La nomination d'un nouveau gouvernement ne va évidemment rien changer à l'orientation politique actuelle même si quelques mesures sociales sont prises sous la dure pression électorale subie aux municipales par le PS;

Valls même s'il est tenu de tenter une réponse sociale pour désamorcer le mécontentement, sera prisonnier (très consentant) du refus de remettre en cause le "pacte de responsabilité" qui est un témoignage non pas d'une irresponsabilité mais d'un choix délibéré consistant à s'inscrire dans une politique européenne ne mettant pas en cause les marchés financiers.

C'est cela qu'il faut combattre ! C'est cela que la droite ne combat pas et que l'extrême droite utilise pour laisser croire une opposition forte mais factice au système libéral et récupérer ainsi le mécontentement populaire.

Il faut que les travailleurs et leurs organisations syndicales réagissent. Il faut que la jeunesse ne laisse pas faire, même si elle est troublée par une politique qui émane du Parti Socialiste qu'elle peut considérer comme étant à gauche.

Cette confusion transpire de cette gauche qu'incarne précisément Manuel Valls et au fond qu'entretiennent la droite et l'extrême droite qui spéculent sur une pseudo opposition populaire se saisissant de toutes sortes de prétexte pour revenir ou venir au pouvoir.

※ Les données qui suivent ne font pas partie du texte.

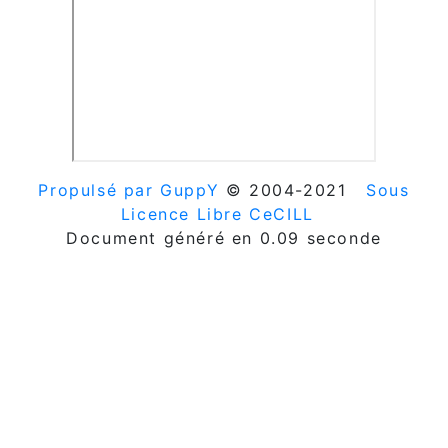
Propulsé par GuppY
© 2004-2021
Sous
Licence Libre CeCILL
Document généré en 0.09 seconde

Une grande bataille idéologique doit se développer entre les forces du capital et celles dont disposent les travailleurs.

Entre ces forces subsiste une grande inégalité que reflètent les résultats électoraux. Les communistes bien que représentant encore une force déterminante sont écartés autant que faire se peut des plateaux de télévision. Mais ils ont une capacité de compréhension d'une situation qui, en fait, n'est que la conséquence de leur analyse de l'exploitation du travail à l'échelle nationale certes mais également au plan mondial. Ils ne sont évidemment pas les seuls à avoir conscience de cela.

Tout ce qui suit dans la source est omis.